Il risultato è una spirale: meno partecipazione, meno legittimità, più disincanto. La democrazia si svuota, si impoverisce, e diventa vulnerabile all’assalto populista. Quando la politica smette di rispecchiare la volontà popolare, quando si riduce a formalità e rito senza potere reale, l’accusa dei populisti diventa non solo propaganda, ma rischia di diventare una constatazione.

E allora, la domanda resta. La democrazia ha ancora la forza di credere in sé stessa? Un ruolo fondamentale, per restare all’Italia, tocca ai partiti: attraverso cosa può passare la loro rinascita?
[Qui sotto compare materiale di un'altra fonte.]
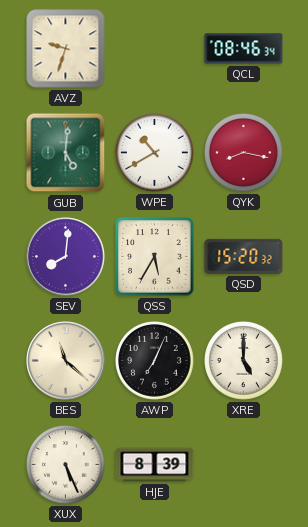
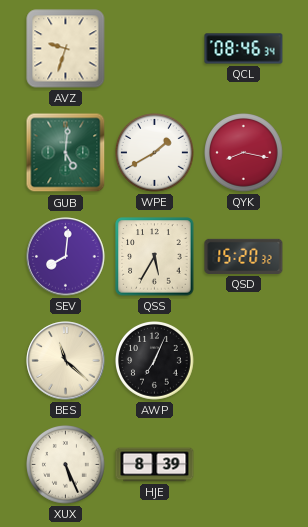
WPE: 10:40 -> 1:40
XRE: 5:00 -> none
È certo impossibile pensare di ricostruire quel tessuto capillare e fisico dei partiti d’un tempo, che garantiva partecipazione personale degli iscritti alle decisioni; ma tra quello e l’assenza di ogni partecipazione e formalizzazione dei processi decisionali ci passa un mondo. 

Se la politica diventa una separazione tra domanda e offerta, cioè si costituisce come un mercato dove da un lato si creano i prodotti politici e dall’altro non resta per la domanda (gli elettori) che la scelta tra opzioni precostituite e autoreferenti, è difficile pensare a una rivitalizzazione. In un mondo che voglia rispecchiare la Costituzione e il senso profondo della democrazia, dovrebbe esserci sempre un flusso e riflusso tra domanda e offerta sia all’interno di ciascun partito, sia all’interno del sistema politico generale.

«Il partito è così la sola anticipazione possibile della società futura», sosteneva Antonio Gramsci. Perciò è difficile pensare che a una conduzione dei partiti populista e/o autoritaria, basata sulla bassa partecipazione, corrisponda poi un governo diverso da quello prefigurato dalla conduzione dei partiti. Questo nodo è decisivo per rivitalizzare la democrazia. Mentre gli altri processi sono macroscopici e di difficile intervento diretto, la riforma della vita reale dei partiti è teoricamente molto più vicina e abbordabile. La tentazione di rispondere simmetricamente al populismo è inerziale e sempre ingannevole: è piuttosto l’asimmetria che sposta le cose in avanti. Anche per la democrazia.

Quinto di una serie di articoli su “Cosa fare con il populismo”.